Dueño de una singular historia, el artista chileno-peruano acostumbra enfrentarse al lente para ponerse en la piel de sus ancestros de gran prosapia. Es cuando aparecen las figuras de su familia, todos aristócratas, colonos y próceres que le han dado vida a las dos naciones que lo han visto crecer. Su apuesta, más que una alegoría, es un nostálgico ajuste de cuentas contra la pérdida.
Por Alfredo López J. Fotos Pedro Magnere
Puede subir o bajar de peso, depilarse por completo, someterse a antiguos corsés y fajines. Todo para situarse en el rol de sus ancestros, tanto paternos como maternos. De ese modo, Christian Harald Fuchs Camprubí (46) ocupa el pasado para construir un relato único en el arte contemporáneo.
Con un pie en Santiago y otro en Lima, el ganador de la beca Pollock-Krasner Foundation, viene de exponer en la galería del Centro Cultural Inca Garcilaso del Ministerio de Relaciones Exteriores de Perú y también en el Espacio Valverde de Madrid.

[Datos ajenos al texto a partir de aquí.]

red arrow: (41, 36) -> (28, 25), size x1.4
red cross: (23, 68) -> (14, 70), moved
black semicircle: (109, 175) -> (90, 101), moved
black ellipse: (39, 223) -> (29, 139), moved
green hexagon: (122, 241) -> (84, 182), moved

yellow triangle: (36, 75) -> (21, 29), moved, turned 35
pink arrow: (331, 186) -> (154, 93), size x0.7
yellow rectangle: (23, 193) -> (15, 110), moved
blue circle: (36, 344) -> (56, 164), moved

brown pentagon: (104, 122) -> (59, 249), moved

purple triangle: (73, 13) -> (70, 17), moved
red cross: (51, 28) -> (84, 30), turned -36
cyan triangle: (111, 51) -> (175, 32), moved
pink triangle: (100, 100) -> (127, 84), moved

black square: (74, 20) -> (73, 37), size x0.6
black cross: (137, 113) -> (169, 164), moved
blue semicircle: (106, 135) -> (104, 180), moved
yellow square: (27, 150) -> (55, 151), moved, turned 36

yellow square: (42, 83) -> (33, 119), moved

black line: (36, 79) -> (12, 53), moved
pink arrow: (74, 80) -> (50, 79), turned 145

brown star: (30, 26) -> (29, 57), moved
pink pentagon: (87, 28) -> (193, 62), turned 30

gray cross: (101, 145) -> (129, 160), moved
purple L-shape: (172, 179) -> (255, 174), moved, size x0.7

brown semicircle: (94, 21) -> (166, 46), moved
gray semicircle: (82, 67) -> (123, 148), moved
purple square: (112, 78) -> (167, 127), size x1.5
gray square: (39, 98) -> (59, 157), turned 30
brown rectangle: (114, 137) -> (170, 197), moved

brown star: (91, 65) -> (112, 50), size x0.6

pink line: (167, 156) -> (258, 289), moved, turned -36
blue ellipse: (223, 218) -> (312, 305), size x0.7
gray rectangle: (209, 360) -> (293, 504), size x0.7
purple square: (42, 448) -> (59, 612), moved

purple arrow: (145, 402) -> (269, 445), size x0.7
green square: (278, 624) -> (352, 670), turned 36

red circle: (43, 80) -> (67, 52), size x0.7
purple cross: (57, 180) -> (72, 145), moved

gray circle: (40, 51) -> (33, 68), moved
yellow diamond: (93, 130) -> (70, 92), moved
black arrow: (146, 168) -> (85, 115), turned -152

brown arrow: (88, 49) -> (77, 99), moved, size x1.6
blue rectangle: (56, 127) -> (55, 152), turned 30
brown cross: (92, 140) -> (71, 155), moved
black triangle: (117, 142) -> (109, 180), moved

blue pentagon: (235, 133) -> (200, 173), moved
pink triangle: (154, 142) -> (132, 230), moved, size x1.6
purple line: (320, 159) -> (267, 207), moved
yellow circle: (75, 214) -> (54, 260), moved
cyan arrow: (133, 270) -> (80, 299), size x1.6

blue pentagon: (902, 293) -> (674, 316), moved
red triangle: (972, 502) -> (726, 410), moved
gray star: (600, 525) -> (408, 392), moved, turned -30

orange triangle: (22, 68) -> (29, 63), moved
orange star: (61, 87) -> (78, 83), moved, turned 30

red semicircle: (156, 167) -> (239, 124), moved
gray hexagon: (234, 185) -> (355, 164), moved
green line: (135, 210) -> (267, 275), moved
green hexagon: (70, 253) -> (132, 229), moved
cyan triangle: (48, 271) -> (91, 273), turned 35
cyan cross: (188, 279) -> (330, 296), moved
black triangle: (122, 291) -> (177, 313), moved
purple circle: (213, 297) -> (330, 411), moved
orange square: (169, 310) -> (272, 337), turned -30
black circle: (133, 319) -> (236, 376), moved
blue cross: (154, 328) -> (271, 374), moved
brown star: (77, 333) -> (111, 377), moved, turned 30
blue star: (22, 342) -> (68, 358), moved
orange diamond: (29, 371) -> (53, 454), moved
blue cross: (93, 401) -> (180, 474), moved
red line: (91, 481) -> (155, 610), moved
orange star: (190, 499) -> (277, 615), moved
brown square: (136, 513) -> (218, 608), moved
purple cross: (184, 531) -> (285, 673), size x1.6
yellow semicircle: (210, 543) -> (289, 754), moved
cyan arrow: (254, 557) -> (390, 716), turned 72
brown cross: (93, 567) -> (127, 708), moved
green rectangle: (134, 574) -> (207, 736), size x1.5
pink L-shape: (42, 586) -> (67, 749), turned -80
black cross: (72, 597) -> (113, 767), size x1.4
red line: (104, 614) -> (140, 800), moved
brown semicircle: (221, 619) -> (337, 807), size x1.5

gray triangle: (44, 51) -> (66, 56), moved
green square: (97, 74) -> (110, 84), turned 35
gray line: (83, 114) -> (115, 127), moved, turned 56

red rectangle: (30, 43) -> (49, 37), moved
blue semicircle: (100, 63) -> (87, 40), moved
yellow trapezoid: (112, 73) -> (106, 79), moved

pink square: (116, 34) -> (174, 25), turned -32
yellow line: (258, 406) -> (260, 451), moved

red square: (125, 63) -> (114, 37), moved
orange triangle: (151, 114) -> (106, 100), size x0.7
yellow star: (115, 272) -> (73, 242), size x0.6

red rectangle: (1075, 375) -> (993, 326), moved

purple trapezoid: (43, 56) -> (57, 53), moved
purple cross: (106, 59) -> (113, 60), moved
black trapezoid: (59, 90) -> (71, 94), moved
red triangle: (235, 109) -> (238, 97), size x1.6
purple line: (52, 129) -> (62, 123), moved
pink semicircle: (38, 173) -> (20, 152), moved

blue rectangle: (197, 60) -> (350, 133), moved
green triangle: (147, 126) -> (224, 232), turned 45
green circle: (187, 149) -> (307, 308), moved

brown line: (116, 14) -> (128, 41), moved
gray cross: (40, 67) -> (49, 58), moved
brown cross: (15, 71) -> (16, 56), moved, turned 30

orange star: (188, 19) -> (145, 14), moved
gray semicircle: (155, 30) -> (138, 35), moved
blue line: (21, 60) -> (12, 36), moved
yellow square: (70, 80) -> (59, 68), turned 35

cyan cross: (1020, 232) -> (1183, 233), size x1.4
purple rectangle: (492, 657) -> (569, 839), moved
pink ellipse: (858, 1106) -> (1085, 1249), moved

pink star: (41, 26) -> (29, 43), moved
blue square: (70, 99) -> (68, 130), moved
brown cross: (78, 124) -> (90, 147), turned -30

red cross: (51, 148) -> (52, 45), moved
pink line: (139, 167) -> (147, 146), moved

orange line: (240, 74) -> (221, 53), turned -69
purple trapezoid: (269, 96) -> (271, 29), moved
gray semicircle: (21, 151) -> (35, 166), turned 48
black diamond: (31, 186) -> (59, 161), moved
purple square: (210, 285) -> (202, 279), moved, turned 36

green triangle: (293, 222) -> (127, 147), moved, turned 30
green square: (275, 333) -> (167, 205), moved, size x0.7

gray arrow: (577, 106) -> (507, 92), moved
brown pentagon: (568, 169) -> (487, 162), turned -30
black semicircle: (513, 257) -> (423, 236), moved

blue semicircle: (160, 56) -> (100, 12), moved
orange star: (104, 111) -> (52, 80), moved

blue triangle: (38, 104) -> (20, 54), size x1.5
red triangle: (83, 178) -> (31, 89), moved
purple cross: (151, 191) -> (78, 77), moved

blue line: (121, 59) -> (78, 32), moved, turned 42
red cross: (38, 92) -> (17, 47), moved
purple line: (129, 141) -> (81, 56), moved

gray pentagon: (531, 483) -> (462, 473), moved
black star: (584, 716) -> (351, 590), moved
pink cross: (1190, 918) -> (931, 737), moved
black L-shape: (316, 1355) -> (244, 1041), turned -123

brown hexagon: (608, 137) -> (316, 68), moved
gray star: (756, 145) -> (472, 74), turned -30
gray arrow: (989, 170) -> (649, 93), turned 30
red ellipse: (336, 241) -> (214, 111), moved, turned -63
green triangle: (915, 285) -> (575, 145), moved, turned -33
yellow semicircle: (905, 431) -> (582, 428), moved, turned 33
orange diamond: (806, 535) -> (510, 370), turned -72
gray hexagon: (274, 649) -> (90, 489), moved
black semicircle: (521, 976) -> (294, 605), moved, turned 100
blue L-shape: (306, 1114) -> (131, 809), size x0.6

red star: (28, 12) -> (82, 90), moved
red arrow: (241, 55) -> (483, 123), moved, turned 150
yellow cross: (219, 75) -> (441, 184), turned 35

Esta vez nos recibe en la galería NAC, en Vitacura. Ahí, junto a un retrato que expuso en la Fundación Cultural de Providencia, comienza a hilvanar una suerte de arqueología personal.
“Tengo muchos otros cuadros en Santiago, pero esta obra me gusta mucho”, dice. La dama de la imagen es Benjamina Eléspuru y Martínez de Pinillos. Una de sus tías tatarabuelas, hija de próceres de la independencia de Perú y nieta del Alférez Real que representaba al Rey de España en Trujillo. Para lograrlo, confeccionó vestidos de época a la medida, utilizó joyas del patrimonio familiar y posó emulando la misma actitud de templanza de su antepasado.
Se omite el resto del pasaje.